One of the theories behind branding is that consistency helps your audience remember who you are. So you zero in on a look and feel, and stick to it.
There's nothing wrong with that theory. An undisciplined stream of messages can leave donors unclear who you are, often confusing you with other organizations. You have trouble gaining relationship traction, because you aren't solidly anchored in people's minds.
But there's consistency, and there's mindless, imprisoned, unvarying conformity that blocks communication.
Here's one of the latter, from Food Lifeline:
Really, when it's Holiday time, the best approach is to look, feel, and sound like the Holidays. That probably means using the Holiday colors that live in the minds of the people you're communicating.

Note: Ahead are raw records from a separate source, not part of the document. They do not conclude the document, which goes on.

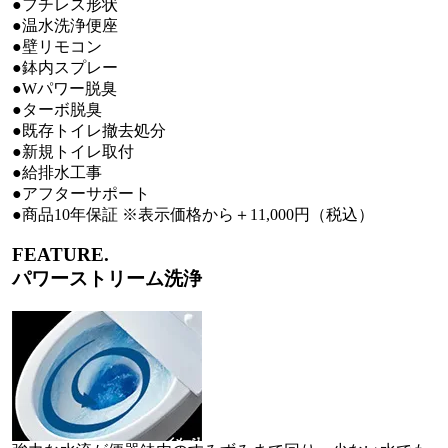
●フチレス形状
●温水洗浄便座
●壁リモコン
●鉢内スプレー
●Wパワー脱臭
●ターボ脱臭
●既存トイレ撤去処分
●新規トイレ取付
●給排水工事
●アフターサポート
●商品10年保証 ※表示価格から＋11,000円（税込）
FEATURE.
パワーストリーム洗浄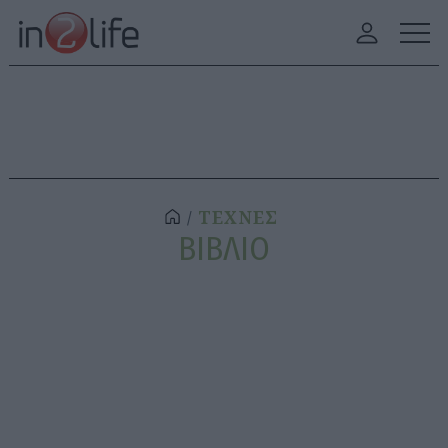
ΤΕΧΝΕΣ
ΒΙΒΛΙΟ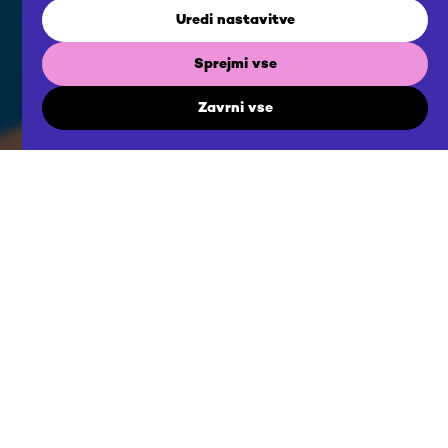
Uredi nastavitve
Sprejmi vse
Zavrni vse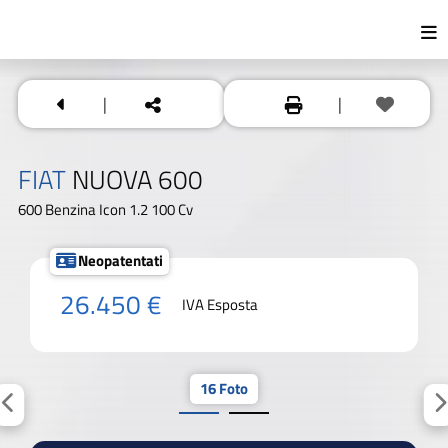
|
|
FIAT
NUOVA 600
600 Benzina Icon 1.2 100 Cv
Neopatentati
26.450 €
IVA Esposta
16 Foto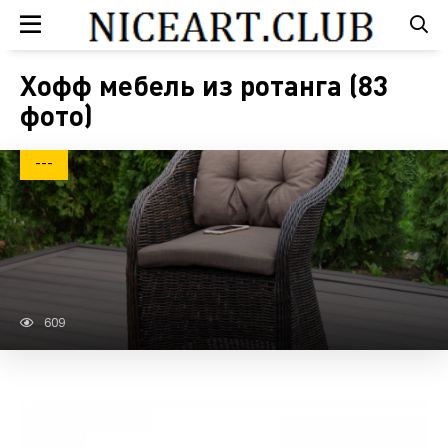
Хофф мебель из ротанга (83
фото)
---
609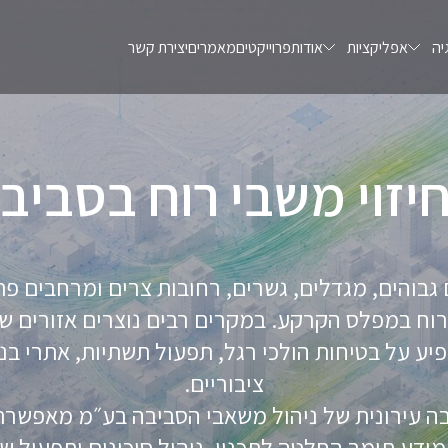
יה
אפליקציות
אודות
פרוייקטים
מאמרים
יצירת קשר
זוי משבי רוח בסביבה
 גבוהים, מגדלים, גשרים, רחובות צרים ומרחבים 
רוח במפלס הקרקע. במקרים רבים נוצרים אזורים שב
יע על בטיחות הולכי רגל, תפעול תשתיות, אתרי בנ
ציבוריים.
בה עירונית של ניהול משאבי הסביבה בע״מ מאפשרת 
 מידע תומך החלטה לתכנון, ניהול סיכונים ותפעול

Mainly, those garish reds and saturated greens.
And if those colors aren't in your brand color palette? (Chances are they aren't in anybody's color palette, other than Santa Claus.)
Well, it's time to consider coloring outside the lines.
I'm not saying you shouldn't have a branded color palette. But if those mandated colors are overruling your real goals -- like reminding donors to send you a Holiday gift -- then the palette is doing you more harm than good.
Your brand standards should exist serve your fundraising, not the other way around. Too many organizations cripple and distort their attempts to mobilize donors in order to stay obedient to the brand's all-purpose consistency.